Pire encore, des centres évangéliques promouvant la guérison par la prière, essaiment en France : déjà plus d’une vingtaine totalisant plus de 2,6 millions d’abonnés sur leurs pages Facebook. Certains fidèles utilisent même ces pratiques pour soigner des maladies graves, comme le cancer, à défaut de suivre un traitement médicamenteux ou de recourir à une opération chirurgicale.

Le développement des exorcismes inquiète également la Miviludes : « Certains très violents sont particulièrement traumatisants. » D’autant plus qu’ils sont parfois « pratiqués sur des mineurs », poursuit Anne Josso. Et toujours, des pasteurs profiteraient de leur pouvoir pour exploiter des femmes par le travail – elles font le ménage et la cuisine gratuitement – et les abuser sexuellement.

N’importe qui peut se proclamer pasteur

Le contrôle reste difficile car les évangéliques ne se forment pas via un système pyramidal contrairement aux catholiques. « Il n’y a pas d’organes décisionnels, analyse Romain Choisnet, directeur de communication du Cnef. N’importe qui peut se proclamer pasteur, beaucoup du coup, s’apparentent plus à des gourous. »

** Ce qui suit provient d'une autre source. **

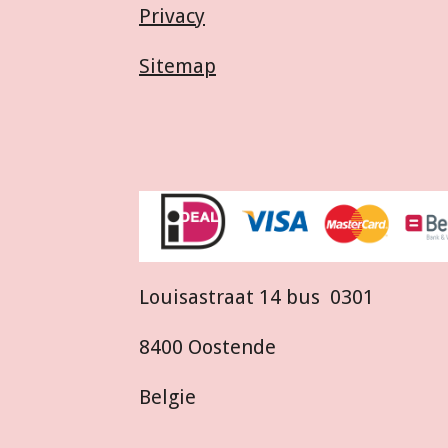
Privacy
Sitemap
Louisastraat 14 bus 0301
8400 Oostende
Belgie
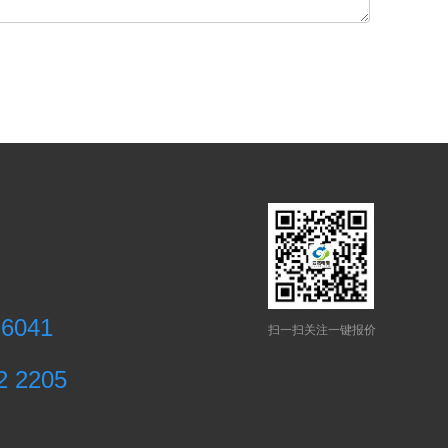
 6041
扫一扫关注一键报价
2 2205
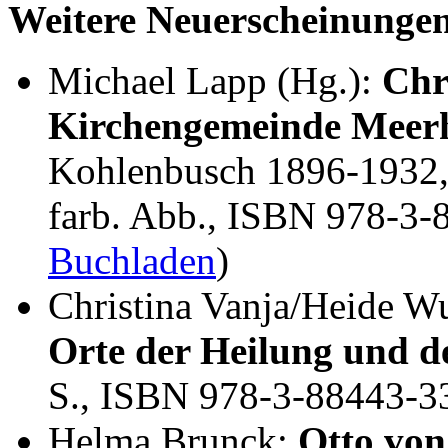
Weitere Neuerscheinunge
Michael Lapp (Hg.):
Chr
Kirchengemeinde Meer
Kohlenbusch 1896-1932, 
farb. Abb., ISBN 978-3-
Buchladen
)
Christina Vanja/Heide W
Orte der Heilung und de
S., ISBN 978-3-88443-3
Helma Brunck:
Otto von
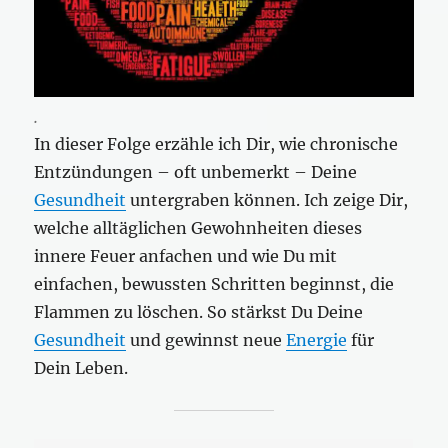
.
In dieser Folge erzähle ich Dir, wie chronische
Entzündungen – oft unbemerkt – Deine
Gesundheit
untergraben können. Ich zeige Dir,
welche alltäglichen Gewohnheiten dieses
innere Feuer anfachen und wie Du mit
einfachen, bewussten Schritten beginnst, die
Flammen zu löschen. So stärkst Du Deine
Gesundheit
und gewinnst neue
Energie
für
Dein Leben.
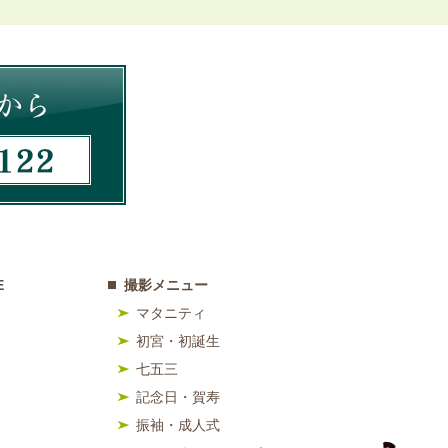
E
撮影メニュー
マタニティ
初宮・初誕生
七五三
記念日・賀寿
振袖・成人式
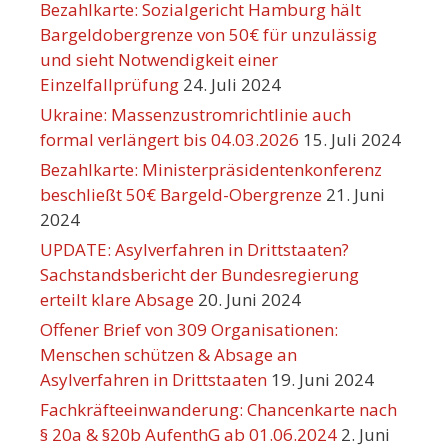
Bezahlkarte: Sozialgericht Hamburg hält
Bargeldobergrenze von 50€ für unzulässig
und sieht Notwendigkeit einer
Einzelfallprüfung
24. Juli 2024
Ukraine: Massenzustromrichtlinie auch
formal verlängert bis 04.03.2026
15. Juli 2024
Bezahlkarte: Ministerpräsidentenkonferenz
beschließt 50€ Bargeld-Obergrenze
21. Juni
2024
UPDATE: Asylverfahren in Drittstaaten?
Sachstandsbericht der Bundesregierung
erteilt klare Absage
20. Juni 2024
Offener Brief von 309 Organisationen:
Menschen schützen & Absage an
Asylverfahren in Drittstaaten
19. Juni 2024
Fachkräfteeinwanderung: Chancenkarte nach
§ 20a & §20b AufenthG ab 01.06.2024
2. Juni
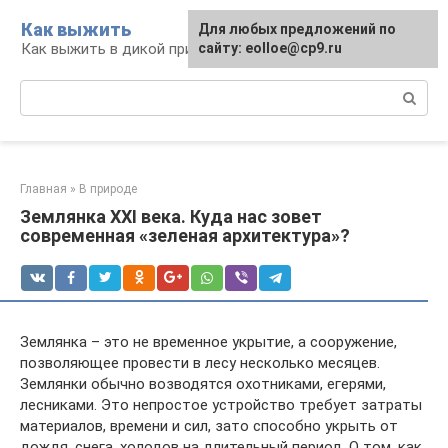
Перейти
Как выжить
Для любых предложений по
к
Как выжить в дикой природе и при ЧС
сайту: eolloe@cp9.ru
контенту
Поиск:
Главная
»
В природе
Землянка XXI века. Куда нас зовет
современная «зеленая архитектура»?
Землянка – это не временное укрытие, а сооружение,
позволяющее провести в лесу несколько месяцев.
Землянки обычно возводятся охотниками, егерями,
лесниками. Это непростое устройство требует затраты
материалов, времени и сил, зато способно укрыть от
дождя, снега, холодов на длительный период. О том, как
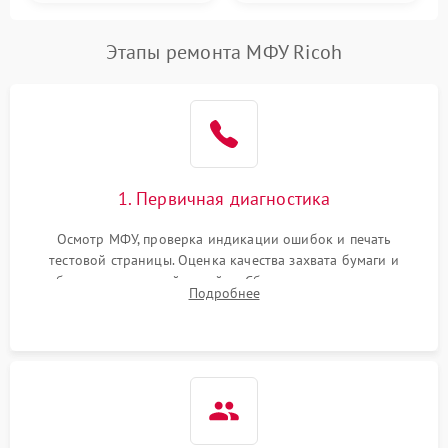
Этапы ремонта МФУ Ricoh
1. Первичная диагностика
Осмотр МФУ, проверка индикации ошибок и печать
тестовой страницы. Оценка качества захвата бумаги и
работы сканирующей линейки. Сбор данных о замятиях,
Подробнее
дефектах изображения или посторонних шумах при работе.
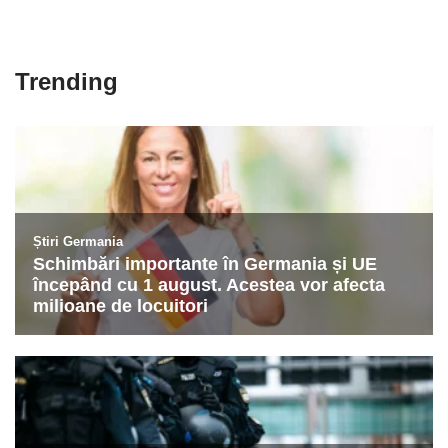
Trending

Ces églises évangéliques frauduleuses tentent d’attirer un public peu inséré socialement, en manque de repères : des personnes âgées abusées financièrement, des jeunes isolés et en difficulté (en foyer, migrants), des familles d’origine étrangère qui vivent mal un processus d’acculturation ou encore des personnes fragilisées par un problème personnel (maladie, deuil…)

« Le Cnef n’est pas la police des évangéliques, précise cependant Romain Choisnet. En revanche, le conseil encourage la formation des ministres du culte et une sensibilisation », pour éviter à un nouveau croyant de s’affilier à une église dite ‘frauduleuse’.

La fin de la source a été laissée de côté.